Bloodstream infection (BSI) is the most important infection caused by yeast due to its high mortality rate (7, 8, 10, 33, 41). All over the world, different surveys have reported a rising number of yeast-related BSIs in the last decade (2, 10, 30, 41). Furthermore, Candida species are the fourth most common cause of hospital-acquired bloodstream infection in the United States (10, 27, 30, 41). Although Candida albicans has shown to be the most frequent species isolated from blood cultures (41), an increasing number of BSIs caused by yeast species other than C. albicans have been reported (27, 38, 41). Moreover, an emergence has been observed of invasive candidiasis by less common Candida species, some of which stand out due to their decreased susceptibility to azoles and other antifungal agents (29). Some of these species appear to be more prominent in some geographic regions than in others. For example, Candida guilliermondii and C. rugosa seem to be isolated mainly in Latin America (29); a significant number of C. rugosa cases have also been reported from India (34), and Candida inconspicua and Candida norvegensis seem to be isolated mainly in Europe (29). In Argentina, two national surveillance studies on yeast-related BSIs have shown that more than 50% of these infections were produced by species other than C. albicans (8, 33). Early and accurate identification of yeast species is essential to implement an appropriate treatment and to avoid unnecessary drug exposure in patients having, in general, other comorbidities. Accurate yeast identification is also essential to understand the epidemiology of emerging fungal pathogens.

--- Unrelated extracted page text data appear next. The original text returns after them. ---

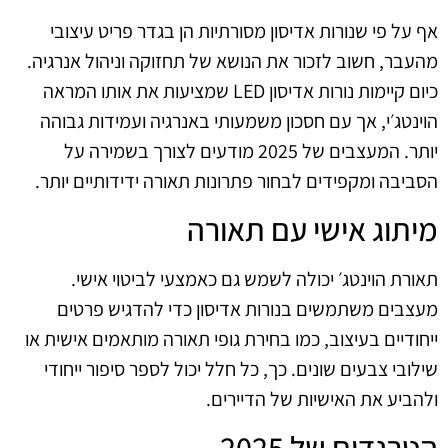
אף על פי שנורות אדיסון מסורתיות הן בגדר פריט עיצובי
מהעבר, חשוב לזכור את הנושא של תחזוקה וניהול אנרגיה.
כיום קיימות נורות אדיסון LED שמציעות את אותו המראה
הוינטג׳י, אך עם חסכון משמעותי באנרגיה ועמידות גבוהה
יותר. המעצבים של 2025 מודעים לצורך בשמירה על
הסביבה ומקפידים לבחור פתרונות תאורה ידידותיים יותר.
מיתוג אישי עם תאורה
תאורת הוינטג׳ יכולה לשמש גם כאמצעי לביטוי אישי.
מעצבים משתמשים בנורות אדיסון כדי להדגיש פרטים
ייחודיים בעיצוב, כמו בחירת גופי תאורה מותאמים אישית או
שילובי צבעים שונים. כך, כל חלל יכול לספר סיפור ייחודי
ולהביע את האישיות של הדיירים.
הטרנדים של 2025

Candida pseudorugosa was described and reported by Li et al. in 2006 (22). These authors isolated two strains from the sputum of an intensive care unit patient with acute pneumonia. The two isolates described were not susceptible to several commonly used antifungal agents.

All the isolates described in the present report were misidentified when using commercial methods available for clinical laboratories. On CHROMagar Candida medium, the first subculture of the isolates produced pink colonies and blue colonies; all these colonies were green in the subsequent subcultures and turned blue after 48 h (Table 1). This feature of color change during the incubation period has also been observed in the yeast species Kodamaea ohmeri (21). These results may lead to the misidentification of the isolates as Candida albicans/Candida dubliniensis (both green on CHROMagar) or Candida tropicalis (blue on CHROMagar) in this medium. In the same way, different colonial morphologies resembling Candida krusei or C. albicans have been described for C. rugosa on CHROMagar (13, 14). The isolates were also misidentified as C. rugosa by the ID32C commercial method and by the phenotypic standard method. C. pseudorugosa had also been misidentified as C. rugosa (22) by this method, and this new species is not included in the databases of the phenotypic methods.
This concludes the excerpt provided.